WHAT YOU SHOULD DO –
Your task is to copy each line of the material that holds the word "this".

_ _ _

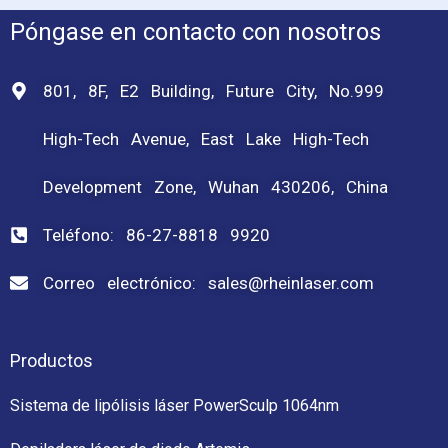
Póngase en contacto con nosotros
801, 8F, E2 Building, Future City, No.999
High-Tech Avenue, East Lake High-Tech
Development Zone, Wuhan 430206, China
Teléfono: 86-27-8818 9920
Correo electrónico: sales@rheinlaser.com
Productos
Sistema de lipólisis láser PowerSculp 1064nm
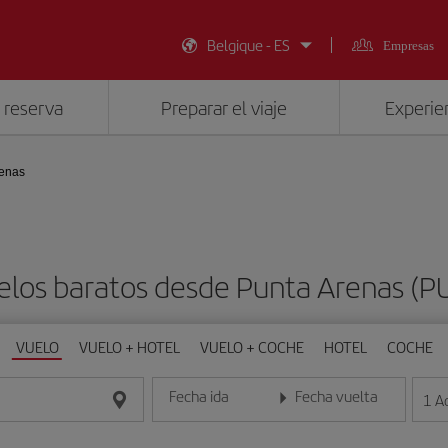
Belgique - ES
Empresas
 reserva
Preparar el viaje
Experien
renas
elos baratos desde Punta Arenas (P
VUELO
VUELO + HOTEL
VUELO + COCHE
HOTEL
COCHE
Fecha ida
Fecha vuelta
1
A
Introduce la fecha en formato día/mes/año
Introduce la fecha en format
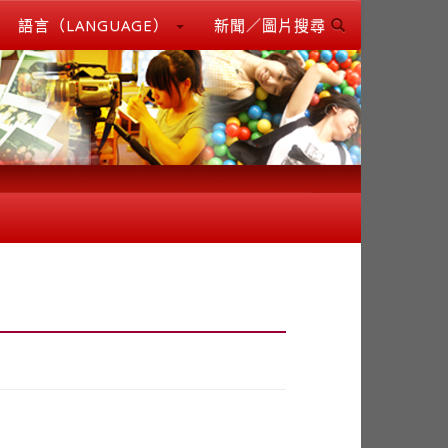
語言（LANGUAGE）
新聞／圖片搜尋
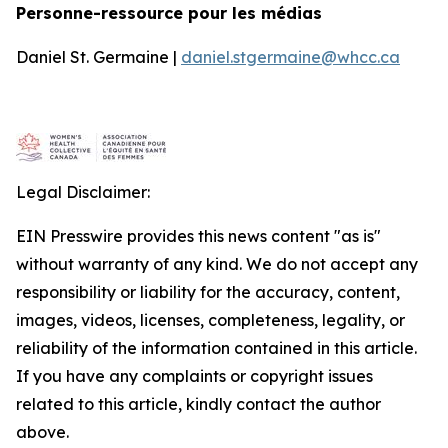
Personne-ressource pour les médias
Daniel St. Germaine |
daniel.stgermaine@whcc.ca
Legal Disclaimer:
EIN Presswire provides this news content "as is"
without warranty of any kind. We do not accept any
responsibility or liability for the accuracy, content,
images, videos, licenses, completeness, legality, or
reliability of the information contained in this article.
If you have any complaints or copyright issues
related to this article, kindly contact the author
above.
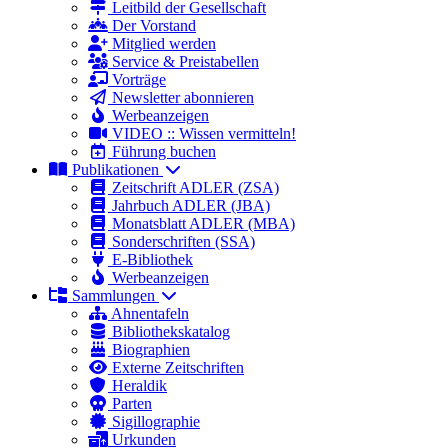
Leitbild der Gesellschaft
Der Vorstand
Mitglied werden
Service & Preistabellen
Vorträge
Newsletter abonnieren
Werbeanzeigen
VIDEO :: Wissen vermitteln!
Führung buchen
Publikationen
Zeitschrift ADLER (ZSA)
Jahrbuch ADLER (JBA)
Monatsblatt ADLER (MBA)
Sonderschriften (SSA)
E-Bibliothek
Werbeanzeigen
Sammlungen
Ahnentafeln
Bibliothekskatalog
Biographien
Externe Zeitschriften
Heraldik
Parten
Sigillographie
Urkunden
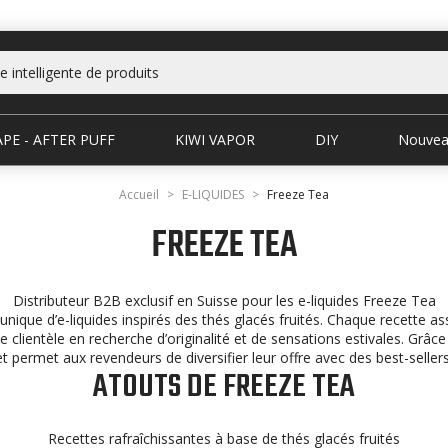
PE - AFTER PUFF
KIWI VAPOR
DIY
Nouvea
Accueil
E-LIQUIDES
Freeze Tea
FREEZE TEA
Distributeur B2B exclusif en Suisse pour les e-liquides Freeze Tea
ue d’e-liquides inspirés des thés glacés fruités. Chaque recette asso
 clientèle en recherche d’originalité et de sensations estivales. Grâ
et permet aux revendeurs de diversifier leur offre avec des best-sellers 
ATOUTS DE FREEZE TEA
Recettes rafraîchissantes à base de thés glacés fruités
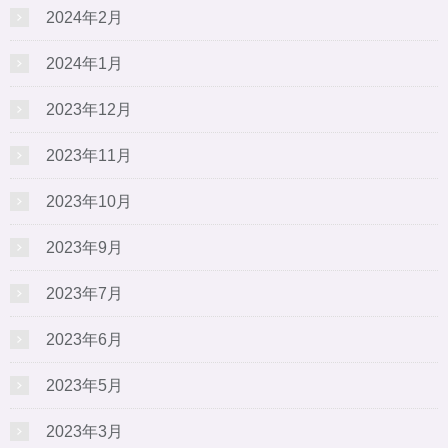
2024年2月
2024年1月
2023年12月
2023年11月
2023年10月
2023年9月
2023年7月
2023年6月
2023年5月
2023年3月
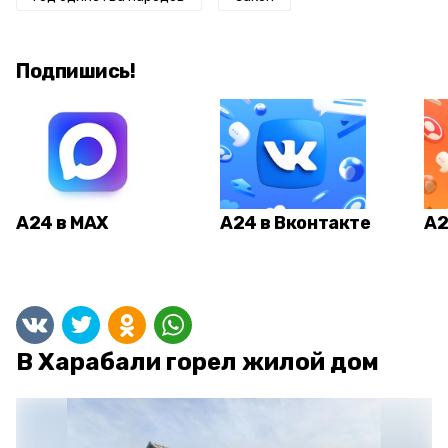
Подпишись!
А24 в MAX
А24 в Вконтакте
А2
В Харабали горел жилой дом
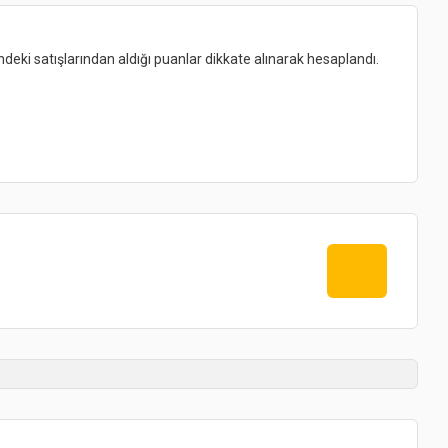
indeki satışlarından aldığı puanlar dikkate alınarak hesaplandı.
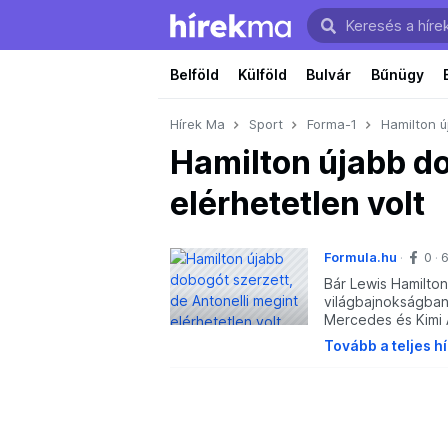
Belföld
Külföld
Bulvár
Bűnügy
Hírek Ma
Sport
Forma-1
Hamilton ú
Hamilton újabb do
elérhetetlen volt
Formula.hu
0
6
Bár Lewis Hamilton
világbajnokságban,
Mercedes és Kimi A
Tovább a teljes h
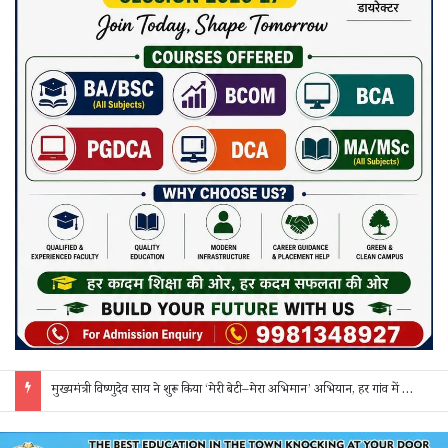
मुख्यमंत्री विष्णुदेव साय ने शुरू किया ‘मेरी बेटी–मेरा अभिमान’ अभियान, हर गांव में मुक्तिधाम और हर स्कूल में बालिका शौचालय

_ _ _

WRITTEN ANSWER –
EIN Presswire provides this news content "as is"
reliability of the information contained in this article.
related to this article, kindly contact the author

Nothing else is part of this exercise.